>>>>

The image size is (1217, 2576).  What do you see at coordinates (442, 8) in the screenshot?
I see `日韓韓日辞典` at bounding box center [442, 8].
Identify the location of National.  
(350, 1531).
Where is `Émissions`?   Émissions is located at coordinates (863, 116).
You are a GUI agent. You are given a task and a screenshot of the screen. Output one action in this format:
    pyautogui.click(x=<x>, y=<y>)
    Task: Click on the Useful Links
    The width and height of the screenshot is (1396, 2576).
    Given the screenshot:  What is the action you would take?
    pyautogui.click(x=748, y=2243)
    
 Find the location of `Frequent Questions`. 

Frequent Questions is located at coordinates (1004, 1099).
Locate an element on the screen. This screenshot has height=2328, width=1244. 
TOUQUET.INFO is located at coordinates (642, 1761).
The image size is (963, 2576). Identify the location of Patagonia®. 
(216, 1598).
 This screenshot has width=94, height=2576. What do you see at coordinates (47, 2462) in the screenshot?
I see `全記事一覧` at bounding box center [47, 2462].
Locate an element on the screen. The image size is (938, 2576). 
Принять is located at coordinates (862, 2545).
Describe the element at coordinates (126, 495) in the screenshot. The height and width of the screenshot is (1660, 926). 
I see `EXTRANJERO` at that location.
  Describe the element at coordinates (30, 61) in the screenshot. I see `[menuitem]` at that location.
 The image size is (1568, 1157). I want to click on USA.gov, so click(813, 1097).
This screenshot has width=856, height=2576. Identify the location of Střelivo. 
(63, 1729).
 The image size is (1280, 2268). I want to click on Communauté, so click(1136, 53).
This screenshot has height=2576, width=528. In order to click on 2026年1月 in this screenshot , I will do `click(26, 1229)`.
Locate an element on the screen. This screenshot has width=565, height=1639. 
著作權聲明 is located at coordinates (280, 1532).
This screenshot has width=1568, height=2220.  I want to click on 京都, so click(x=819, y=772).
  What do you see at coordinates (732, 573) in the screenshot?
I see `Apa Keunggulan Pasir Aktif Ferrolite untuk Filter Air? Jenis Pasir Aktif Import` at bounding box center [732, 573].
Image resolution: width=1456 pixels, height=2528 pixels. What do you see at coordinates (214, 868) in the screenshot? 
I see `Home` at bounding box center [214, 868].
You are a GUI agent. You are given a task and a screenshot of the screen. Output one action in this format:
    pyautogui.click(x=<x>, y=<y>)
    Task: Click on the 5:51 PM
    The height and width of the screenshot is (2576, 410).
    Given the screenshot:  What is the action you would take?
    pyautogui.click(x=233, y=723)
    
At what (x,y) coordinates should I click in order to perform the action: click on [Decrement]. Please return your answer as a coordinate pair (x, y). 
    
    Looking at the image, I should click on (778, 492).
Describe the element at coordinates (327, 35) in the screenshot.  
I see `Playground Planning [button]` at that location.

<<<<

__How to complete this task__
Everything from the line with "has width=565, height=1639." down to the final line above is to be retyped exactly. Leave the earlier lines out.

__Response to the exercise__
Locate an element on the screen. This screenshot has width=565, height=1639. 
著作權聲明 is located at coordinates (280, 1532).
This screenshot has width=1568, height=2220.  I want to click on 京都, so click(x=819, y=772).
  What do you see at coordinates (732, 573) in the screenshot?
I see `Apa Keunggulan Pasir Aktif Ferrolite untuk Filter Air? Jenis Pasir Aktif Import` at bounding box center [732, 573].
Image resolution: width=1456 pixels, height=2528 pixels. What do you see at coordinates (214, 868) in the screenshot? 
I see `Home` at bounding box center [214, 868].
You are a GUI agent. You are given a task and a screenshot of the screen. Output one action in this format:
    pyautogui.click(x=<x>, y=<y>)
    Task: Click on the 5:51 PM
    The height and width of the screenshot is (2576, 410).
    Given the screenshot:  What is the action you would take?
    pyautogui.click(x=233, y=723)
    
At what (x,y) coordinates should I click in order to perform the action: click on [Decrement]. Please return your answer as a coordinate pair (x, y). 
    
    Looking at the image, I should click on (778, 492).
Describe the element at coordinates (327, 35) in the screenshot.  
I see `Playground Planning [button]` at that location.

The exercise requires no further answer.